Previous workers have shown that metabolic acidosis increases the apparent space through which administered bicarbonate is distributed. This finding has been ascribed to the accompanying acidemia and to the consequent availability of a large quantity of hydrogen ion that accumulates on nonbicarbonate tissue buffers during the development of acidosis. To test this hypothesis, bicarbonate space was measured in dogs with a broad range of steady-state plasma [HCO-3] in association with alkalemia as well as with acidemia. Appropriate combinations of pH and plasma [HCO-3] were achieved by pretreating the animals to produce graded degrees of each of the four cardinal, chronic acid-base disorders. Metabolic acidosis (n = 15) was produced by prolonged HCl-feeding; metabolic alkalosis (n = 17) by diuretics and a chloride-free diet; and respiratory acidosis (n = 9) and alkalosis (n = 8) by means of an environmental chamber. Animals with normal acid-base status (n = 4) were also studied. Sodium bicarbonate (5 mmol/kg) was infused over 10 min to the unanesthetized animals; observations were carried out over 90 min. The results obtained from animals with metabolic acid-base disturbances demonstrated an inverse relationship between bicarbonate space and initial plasma pH, confirming the previous findings of others. By contrast, the results obtained in animals with respiratory acid-base disturbances demonstrated a direct relationship between bicarbonate space and initial plasma pH. The pooled data revealed that bicarbonate space is, in fact, quite independent of the initial pH but is highly correlated with the initial level of extracellular [HCO-3]; dogs with low extracellular [HCO-3] (congruent to 10 meq/liter) whether acidemic or alkalemic, have a bicarbonate space that is 25% larger than normal and some 50% larger than in dogs with high extracellular [HCO-3] (congruent to 50 meq/liter). We conclude from these results that the increased bicarbonate space in metabolic acidosis (and respiratory alkalosis) does not reflect the availability of more hydrogen ions for release during bicarbonate administration, but merely evidences the wider range of titration (delta pH) of nonbicarbonate buffers that occurs during alkali loading whenever plasma [HCO-3] is low.

Regulation of acid-base equilibrium in chronic hypocapnia. Evidence that the response of the kidney is not geared to the defense of extracellular (H+).

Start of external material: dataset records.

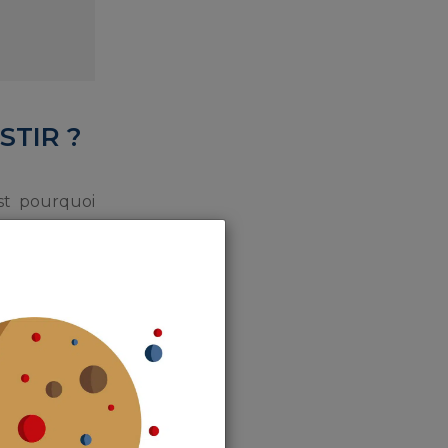
STIR ?
est pourquoi
ent qui offre
u sud, où les
sités toutes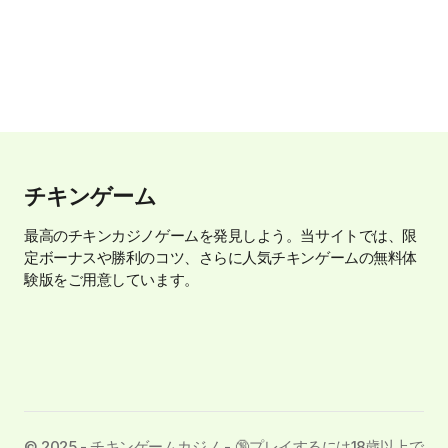
チキンゲーム
最高のチキンカジノゲームを発見しよう。当サイトでは、限
定ボーナスや勝利のコツ、さらに人気チキンゲームの無料体
験版をご用意しています。
©️ 2025 - チキンゲームカジノ - 🔞プレイするには18歳以上で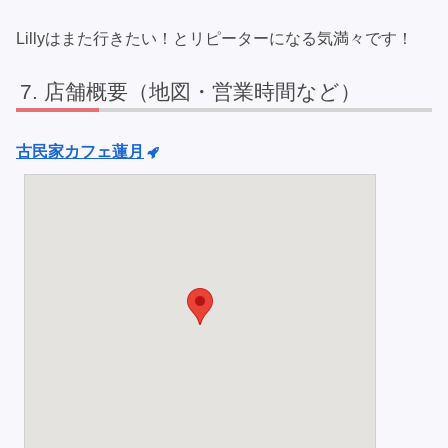
Lillyはまた行きたい！とリピーターになる気満々です！
店舗概要（地図・営業時間など）
古民家カフェ蓮月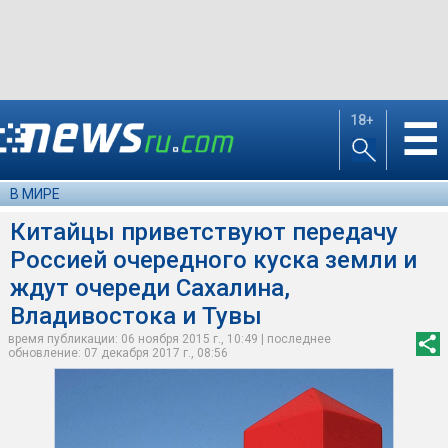
18+
☰
В МИРЕ
Китайцы приветствуют передачу
Россией очередного куска земли и
ждут очереди Сахалина,
Владивостока и Тувы
время публикации: 06 ноября 2015 г., 10:49 | последнее
обновление: 07 декабря 2017 г., 08:56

It is generally believed that the reduction in plasma [HCO3] characteristic of chronic hypocapnia results from renal homeostatic mechanisms designed to minimize the alkalemia produced by.the hypocapneic state. To test this hypothesis, we have induced chronic hypocapnia in dogs in which plasma [HCO3] had previously been markedly reduced (from 21 to 15 meq/liter) by the prolonged feeding of HCl. The PaCO2 of chronically acid-fed animals was reduced from 32 to 15 mm Hg by placing the animials in a large environmental chamber containing 9% oxygen. In response to this reduction in PaCO2, mean plasma [HCO3] fell by 8.6 meq/liter, reaching a new steady-state level of 6.4 meq/liter. This decrement in plasma [HCO3] is almost identical to the 8.1 meq/liter decrement previously observed in normal (nonacid-fed) animals in which the same degree of chronic hypocapnia had been induced. Thus, in both normal and HCl-fed animals, the renal response to chronic hypocapnia causes plasma [HCO3] to fall by approximately 0.5 meq/liter for each millimeter of Hg reduction in CO2 tension. By contrast, the response of plasma [H+] in the two groups was markedly different. Instead of the fall in [H+] which is seen during chronic hypocapnia in normal animals, [H+] in HCl-fed animals rose significantly from 53 to 59 neq/liter (pH 7.28-7.23). This seemingly paradoxical response is, of course, an expression of the constraints imposed by the Henderson equation and reflects the fact that the percent fall in [HCO3] in the HCl-fed animals was greater than the percent fall in PaCO2. These findings clearly indicate that in chronic hypocapnia the kidney cannot be regarded as the effector limb in a homeostatic feedback system geared to the defense of systemic acidity.